◆ Work task ◆
Reproduce exactly the lines below from the one containing "International Application No." through the one containing "Modern DevGTM Newsletter", including both, and nothing else.

◆ Extracted page text data ◆
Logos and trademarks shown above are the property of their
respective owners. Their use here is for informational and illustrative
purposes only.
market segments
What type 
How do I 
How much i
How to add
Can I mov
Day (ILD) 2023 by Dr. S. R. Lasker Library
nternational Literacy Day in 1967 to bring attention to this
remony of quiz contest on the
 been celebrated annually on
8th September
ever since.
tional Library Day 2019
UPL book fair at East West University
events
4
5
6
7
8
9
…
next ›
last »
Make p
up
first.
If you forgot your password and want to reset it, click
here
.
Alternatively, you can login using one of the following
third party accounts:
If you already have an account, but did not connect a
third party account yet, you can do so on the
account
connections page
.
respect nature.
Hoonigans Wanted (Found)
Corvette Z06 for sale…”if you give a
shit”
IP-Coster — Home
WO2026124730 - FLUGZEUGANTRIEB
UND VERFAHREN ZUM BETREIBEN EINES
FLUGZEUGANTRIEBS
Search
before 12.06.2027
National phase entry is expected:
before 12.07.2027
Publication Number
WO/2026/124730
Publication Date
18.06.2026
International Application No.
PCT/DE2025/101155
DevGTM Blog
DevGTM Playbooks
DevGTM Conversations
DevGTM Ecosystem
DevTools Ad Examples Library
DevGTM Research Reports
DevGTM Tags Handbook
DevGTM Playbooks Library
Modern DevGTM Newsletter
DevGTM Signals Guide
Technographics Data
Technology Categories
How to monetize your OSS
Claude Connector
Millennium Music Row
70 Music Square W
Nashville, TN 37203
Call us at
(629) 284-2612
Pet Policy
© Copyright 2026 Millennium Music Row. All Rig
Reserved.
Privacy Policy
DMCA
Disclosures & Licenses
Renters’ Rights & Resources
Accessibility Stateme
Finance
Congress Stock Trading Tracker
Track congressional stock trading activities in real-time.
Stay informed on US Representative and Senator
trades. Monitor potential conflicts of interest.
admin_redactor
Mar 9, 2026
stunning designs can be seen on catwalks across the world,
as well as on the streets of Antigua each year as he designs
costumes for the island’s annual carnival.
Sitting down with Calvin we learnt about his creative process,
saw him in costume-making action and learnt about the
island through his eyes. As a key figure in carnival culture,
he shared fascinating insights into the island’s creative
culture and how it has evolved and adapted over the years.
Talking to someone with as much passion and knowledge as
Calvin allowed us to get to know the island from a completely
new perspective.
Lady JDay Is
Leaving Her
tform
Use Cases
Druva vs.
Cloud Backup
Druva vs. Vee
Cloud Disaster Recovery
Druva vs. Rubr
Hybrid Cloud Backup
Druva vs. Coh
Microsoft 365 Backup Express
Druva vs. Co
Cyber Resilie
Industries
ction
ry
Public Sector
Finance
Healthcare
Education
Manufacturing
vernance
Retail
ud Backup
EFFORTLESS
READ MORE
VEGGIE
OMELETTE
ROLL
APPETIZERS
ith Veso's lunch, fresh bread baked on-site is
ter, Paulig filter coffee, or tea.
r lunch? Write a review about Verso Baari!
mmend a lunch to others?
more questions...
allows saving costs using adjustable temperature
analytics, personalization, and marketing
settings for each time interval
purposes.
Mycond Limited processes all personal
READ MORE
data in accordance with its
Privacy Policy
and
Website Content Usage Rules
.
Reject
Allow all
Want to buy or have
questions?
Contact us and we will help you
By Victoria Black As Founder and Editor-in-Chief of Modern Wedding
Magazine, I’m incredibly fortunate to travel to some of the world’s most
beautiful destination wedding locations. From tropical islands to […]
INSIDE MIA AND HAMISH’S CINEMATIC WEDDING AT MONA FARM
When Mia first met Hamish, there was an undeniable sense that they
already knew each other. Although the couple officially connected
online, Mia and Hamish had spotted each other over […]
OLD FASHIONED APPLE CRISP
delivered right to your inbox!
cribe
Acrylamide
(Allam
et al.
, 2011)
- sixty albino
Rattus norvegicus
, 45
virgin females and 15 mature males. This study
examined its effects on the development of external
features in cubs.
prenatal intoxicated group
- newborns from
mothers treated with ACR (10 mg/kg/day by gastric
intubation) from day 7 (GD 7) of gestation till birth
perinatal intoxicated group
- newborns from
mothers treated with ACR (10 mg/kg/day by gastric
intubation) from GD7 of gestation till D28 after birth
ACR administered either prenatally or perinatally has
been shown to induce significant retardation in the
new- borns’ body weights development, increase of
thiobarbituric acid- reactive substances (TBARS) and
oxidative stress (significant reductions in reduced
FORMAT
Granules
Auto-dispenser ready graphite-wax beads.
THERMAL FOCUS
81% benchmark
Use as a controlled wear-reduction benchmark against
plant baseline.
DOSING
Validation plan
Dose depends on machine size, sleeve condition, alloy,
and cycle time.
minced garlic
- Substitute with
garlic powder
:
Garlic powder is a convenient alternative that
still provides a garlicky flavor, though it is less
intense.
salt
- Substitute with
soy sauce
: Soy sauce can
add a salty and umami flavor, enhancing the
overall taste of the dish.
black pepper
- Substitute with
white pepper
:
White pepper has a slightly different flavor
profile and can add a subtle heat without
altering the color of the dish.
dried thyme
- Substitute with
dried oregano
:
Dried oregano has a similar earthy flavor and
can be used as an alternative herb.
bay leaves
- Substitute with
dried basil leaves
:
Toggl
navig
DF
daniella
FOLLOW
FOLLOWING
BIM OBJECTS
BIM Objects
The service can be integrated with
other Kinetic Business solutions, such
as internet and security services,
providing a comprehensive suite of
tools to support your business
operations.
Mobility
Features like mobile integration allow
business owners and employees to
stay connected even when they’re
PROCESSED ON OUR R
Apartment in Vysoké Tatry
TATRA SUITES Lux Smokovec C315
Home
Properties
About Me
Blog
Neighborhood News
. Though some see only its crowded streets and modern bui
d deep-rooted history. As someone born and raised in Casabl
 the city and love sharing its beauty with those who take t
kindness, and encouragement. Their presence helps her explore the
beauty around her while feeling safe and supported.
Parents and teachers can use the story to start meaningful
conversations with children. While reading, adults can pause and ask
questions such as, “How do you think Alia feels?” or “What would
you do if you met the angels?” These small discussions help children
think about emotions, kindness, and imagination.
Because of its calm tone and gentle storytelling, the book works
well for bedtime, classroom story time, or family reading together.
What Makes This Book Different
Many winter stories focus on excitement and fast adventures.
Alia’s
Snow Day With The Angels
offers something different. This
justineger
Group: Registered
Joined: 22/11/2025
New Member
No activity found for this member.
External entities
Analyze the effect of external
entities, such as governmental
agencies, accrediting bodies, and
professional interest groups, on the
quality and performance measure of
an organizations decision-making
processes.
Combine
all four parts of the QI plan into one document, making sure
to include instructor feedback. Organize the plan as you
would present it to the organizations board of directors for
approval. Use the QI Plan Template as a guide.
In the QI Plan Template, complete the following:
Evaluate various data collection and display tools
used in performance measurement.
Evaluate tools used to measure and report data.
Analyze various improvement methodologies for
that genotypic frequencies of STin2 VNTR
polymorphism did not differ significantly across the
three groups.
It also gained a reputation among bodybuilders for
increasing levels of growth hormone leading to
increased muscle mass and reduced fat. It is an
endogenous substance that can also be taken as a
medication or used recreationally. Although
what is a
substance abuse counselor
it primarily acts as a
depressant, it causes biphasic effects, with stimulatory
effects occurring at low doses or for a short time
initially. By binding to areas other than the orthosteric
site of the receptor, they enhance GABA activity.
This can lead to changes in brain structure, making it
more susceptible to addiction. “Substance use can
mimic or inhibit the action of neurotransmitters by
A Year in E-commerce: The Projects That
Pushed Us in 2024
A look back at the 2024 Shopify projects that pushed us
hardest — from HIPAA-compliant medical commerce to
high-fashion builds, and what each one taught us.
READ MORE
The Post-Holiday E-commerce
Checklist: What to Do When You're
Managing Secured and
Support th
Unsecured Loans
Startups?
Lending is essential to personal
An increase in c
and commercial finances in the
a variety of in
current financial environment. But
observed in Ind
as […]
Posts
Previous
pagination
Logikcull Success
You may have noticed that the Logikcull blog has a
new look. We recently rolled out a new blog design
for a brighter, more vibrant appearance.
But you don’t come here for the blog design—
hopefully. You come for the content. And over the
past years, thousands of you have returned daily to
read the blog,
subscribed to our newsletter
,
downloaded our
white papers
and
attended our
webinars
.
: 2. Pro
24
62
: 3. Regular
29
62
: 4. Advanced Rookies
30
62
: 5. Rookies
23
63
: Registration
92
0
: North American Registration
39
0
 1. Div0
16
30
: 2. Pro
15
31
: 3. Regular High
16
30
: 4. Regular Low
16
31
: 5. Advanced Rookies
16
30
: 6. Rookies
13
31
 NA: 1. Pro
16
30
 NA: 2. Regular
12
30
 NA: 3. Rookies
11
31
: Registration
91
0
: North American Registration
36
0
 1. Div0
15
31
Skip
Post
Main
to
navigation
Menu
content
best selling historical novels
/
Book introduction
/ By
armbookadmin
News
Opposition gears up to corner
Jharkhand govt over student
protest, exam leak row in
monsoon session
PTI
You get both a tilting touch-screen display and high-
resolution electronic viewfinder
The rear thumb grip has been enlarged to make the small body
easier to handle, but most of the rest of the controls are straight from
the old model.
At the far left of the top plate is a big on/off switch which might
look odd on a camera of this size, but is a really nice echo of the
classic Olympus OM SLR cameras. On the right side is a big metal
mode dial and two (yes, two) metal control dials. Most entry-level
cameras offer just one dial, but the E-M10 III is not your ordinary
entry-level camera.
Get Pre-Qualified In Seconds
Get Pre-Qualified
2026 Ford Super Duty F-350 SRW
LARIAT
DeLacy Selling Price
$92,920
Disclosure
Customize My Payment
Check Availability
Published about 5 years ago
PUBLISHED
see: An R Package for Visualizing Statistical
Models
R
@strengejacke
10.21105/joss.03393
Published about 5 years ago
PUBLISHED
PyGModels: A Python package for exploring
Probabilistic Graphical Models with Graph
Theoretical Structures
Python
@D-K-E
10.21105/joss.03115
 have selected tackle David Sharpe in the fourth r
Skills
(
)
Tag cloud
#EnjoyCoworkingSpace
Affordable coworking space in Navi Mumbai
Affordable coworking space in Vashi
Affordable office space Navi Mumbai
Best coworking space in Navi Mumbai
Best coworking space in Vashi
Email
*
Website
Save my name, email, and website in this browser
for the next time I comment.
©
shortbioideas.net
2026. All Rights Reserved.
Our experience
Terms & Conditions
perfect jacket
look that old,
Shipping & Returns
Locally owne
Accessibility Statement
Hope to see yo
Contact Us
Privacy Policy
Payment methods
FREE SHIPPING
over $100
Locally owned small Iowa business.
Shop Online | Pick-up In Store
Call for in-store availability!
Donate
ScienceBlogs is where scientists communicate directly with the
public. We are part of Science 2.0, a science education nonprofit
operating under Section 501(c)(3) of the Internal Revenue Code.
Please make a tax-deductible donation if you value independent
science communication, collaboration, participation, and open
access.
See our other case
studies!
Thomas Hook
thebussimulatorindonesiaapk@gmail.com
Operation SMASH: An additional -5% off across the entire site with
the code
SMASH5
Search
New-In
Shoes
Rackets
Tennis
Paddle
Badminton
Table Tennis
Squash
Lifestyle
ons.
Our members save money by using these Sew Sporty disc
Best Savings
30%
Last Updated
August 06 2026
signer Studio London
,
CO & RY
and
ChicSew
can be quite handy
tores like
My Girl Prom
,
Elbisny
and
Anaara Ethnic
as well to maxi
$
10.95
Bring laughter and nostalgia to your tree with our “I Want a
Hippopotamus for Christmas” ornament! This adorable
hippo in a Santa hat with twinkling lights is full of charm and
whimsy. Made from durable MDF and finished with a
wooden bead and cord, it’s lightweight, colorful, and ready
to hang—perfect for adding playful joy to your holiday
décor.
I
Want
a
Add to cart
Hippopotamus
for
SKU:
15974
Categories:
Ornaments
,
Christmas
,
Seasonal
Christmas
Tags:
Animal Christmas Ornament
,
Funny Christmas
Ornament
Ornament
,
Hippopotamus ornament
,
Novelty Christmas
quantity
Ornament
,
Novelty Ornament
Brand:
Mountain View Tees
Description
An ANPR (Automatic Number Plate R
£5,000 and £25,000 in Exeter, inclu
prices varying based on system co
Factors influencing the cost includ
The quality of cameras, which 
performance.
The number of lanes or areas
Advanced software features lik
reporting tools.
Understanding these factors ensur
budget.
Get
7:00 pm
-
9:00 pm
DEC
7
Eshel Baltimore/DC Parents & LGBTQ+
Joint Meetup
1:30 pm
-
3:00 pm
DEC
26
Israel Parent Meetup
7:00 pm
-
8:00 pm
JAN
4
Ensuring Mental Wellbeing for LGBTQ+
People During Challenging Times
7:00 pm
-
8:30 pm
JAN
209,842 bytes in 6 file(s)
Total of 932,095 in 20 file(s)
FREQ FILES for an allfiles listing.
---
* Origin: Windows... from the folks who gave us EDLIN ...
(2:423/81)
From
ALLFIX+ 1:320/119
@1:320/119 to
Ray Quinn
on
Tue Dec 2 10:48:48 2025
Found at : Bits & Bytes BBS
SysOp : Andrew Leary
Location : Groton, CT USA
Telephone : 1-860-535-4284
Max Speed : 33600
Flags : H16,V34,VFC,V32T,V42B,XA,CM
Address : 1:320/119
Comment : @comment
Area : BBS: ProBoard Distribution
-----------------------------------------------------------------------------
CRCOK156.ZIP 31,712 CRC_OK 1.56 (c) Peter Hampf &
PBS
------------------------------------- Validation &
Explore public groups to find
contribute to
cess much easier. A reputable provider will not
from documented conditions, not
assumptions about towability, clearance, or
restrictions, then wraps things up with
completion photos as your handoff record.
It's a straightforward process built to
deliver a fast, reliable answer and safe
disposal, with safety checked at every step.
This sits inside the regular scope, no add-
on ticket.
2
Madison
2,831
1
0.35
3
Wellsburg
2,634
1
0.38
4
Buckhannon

◆ Answer box ◆
International Application No.
PCT/DE2025/101155
DevGTM Blog
DevGTM Playbooks
DevGTM Conversations
DevGTM Ecosystem
DevTools Ad Examples Library
DevGTM Research Reports
DevGTM Tags Handbook
DevGTM Playbooks Library
Modern DevGTM Newsletter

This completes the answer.